S’agissant des soins palliatifs, je voudrais rappeler qu’en plus de la gratuité de la chimio, la morphine qui est une molécule très utilisée dans le domaine de la prise en charge, est aussi gratuite au Sénégal. En plus de la radiothérapie, la chimio, il y a la chirurgie aussi par rapport à certains types de cancer. Sur tous les éléments de soins, il y a des efforts qui sont faits pour garantir la santé des populations.
Parlant de la radiothérapie, le scanner simulateur de l’hôpital Dalal Jamm est en panne depuis 2019. Il n’est pas réparé. Cela n’est-il pas un frein dans la lutte contre le cancer ?

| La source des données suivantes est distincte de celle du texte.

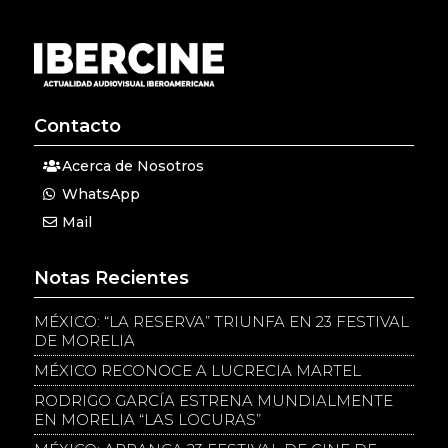
Contacto
Acerca de Nosotros
WhatsApp
Mail
Notas Recientes
MÉXICO: “LA RESERVA” TRIUNFA EN 23 FESTIVAL
DE MORELIA
MÉXICO RECONOCE A LUCRECIA MARTEL
RODRIGO GARCÍA ESTRENA MUNDIALMENTE
EN MORELIA “LAS LOCURAS”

Non, ce n’est pas un frein dans la lutte contre le cancer. C’est une question de maintenance qui, je pense, est en cours de résolution. Cela ne gêne en aucune façon la continuité des services par rapport à la radiothérapie.
Donc, avant de faire la radiothérapie, il faut faire un scanner pour bien identifier la lésion et venir faire de façon vraiment correcte la radiothérapie. Il y a des possibilités, au niveau des structures de santé, de venir faire le scanner et retourner à Dalal Jamm pour la radiothérapie. En relation avec la direction de l’hôpital, des dispositions sont en train d’être prises pour que les choses rentrent dans l’ordre. Mais cela n’a, en aucun moment, entrainé une discontinuité dans nos services. Autant à Dalal Jamm qu’à Aristide Le Dantec, les offres de services de radiothérapie sont continues.

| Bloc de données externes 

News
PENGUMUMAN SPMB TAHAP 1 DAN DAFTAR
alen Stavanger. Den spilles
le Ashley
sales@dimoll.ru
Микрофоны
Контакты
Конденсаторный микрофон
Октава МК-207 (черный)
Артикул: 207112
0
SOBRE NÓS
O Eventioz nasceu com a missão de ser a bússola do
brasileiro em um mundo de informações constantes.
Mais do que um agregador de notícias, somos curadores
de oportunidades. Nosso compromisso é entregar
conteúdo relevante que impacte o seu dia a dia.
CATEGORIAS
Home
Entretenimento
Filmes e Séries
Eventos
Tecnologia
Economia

Le centre d’oncologie est également annoncé depuis des années. Mais pourquoi ça traine ?
Depuis décembre 2019, le monde est au ralenti. Mais avant que le Sénégal ne déclare son premier cas confirmé de Covid-19, les équipes coréennes étaient déjà au Sénégal en train de travailler en relation avec la Direction des infrastructures, des équipements et de maintenance, pour pouvoir avancer sur ce dossier et démarrer les travaux. L’entreprise est choisie. Mais quand on a été dans l’épidémie, cette équipe coréenne a été obligée de retourner. C’est ce qui a un peu ralenti les démarches par rapport à ce projet. Mais là, les choses ont repris et vont certainement avancer. C’est le contexte de la pandémie qui, au-delà du secteur de la santé, a eu un impact dans d’autres secteurs. A partir du moment où la plus haute autorité a nommé le directeur du centre, cela veut dire que c’est un pas important pour accélérer les démarches et la construction de ce centre.
Est-ce qu’il est possible de rendre totalement gratuite la prise en charge au Sénégal ?
Il y a la subvention de la radiothérapie. Avant 2018, au Sénégal, il y avait une cobalt-thérapie. Avec l’acquisition de l’accélérateur linéaire, normalement, le coût de la radiothérapie devrait passer à 1 million de francs CFA. Les autorités ont décidé de subventionner ce coût à 150 mille. C’est un effort que l’Etat a fait pour rendre facile l’accès financier. C’est progressivement qu’on améliore l’accès financier par rapport aux soins pour le cancer. Maintenant, chemin faisant, il y aura d’autres services qui seront intégrés dans les politiques qui devraient rendre accessibles les soins pour les malades du cancer. Dans le cadre de l’élaboration de ces politiques, il y a un élément important à considérer : c’est la durabilité, la pérennité. Avant de décider que tout doit être gratuit, il faudra pouvoir, à long terme, veiller à la pérennité et à la durabilité des initiatives qui sont prises. On y va progressivement pour atteindre la phase optimale par rapport à l’offre de soins du cancer au Sénégal.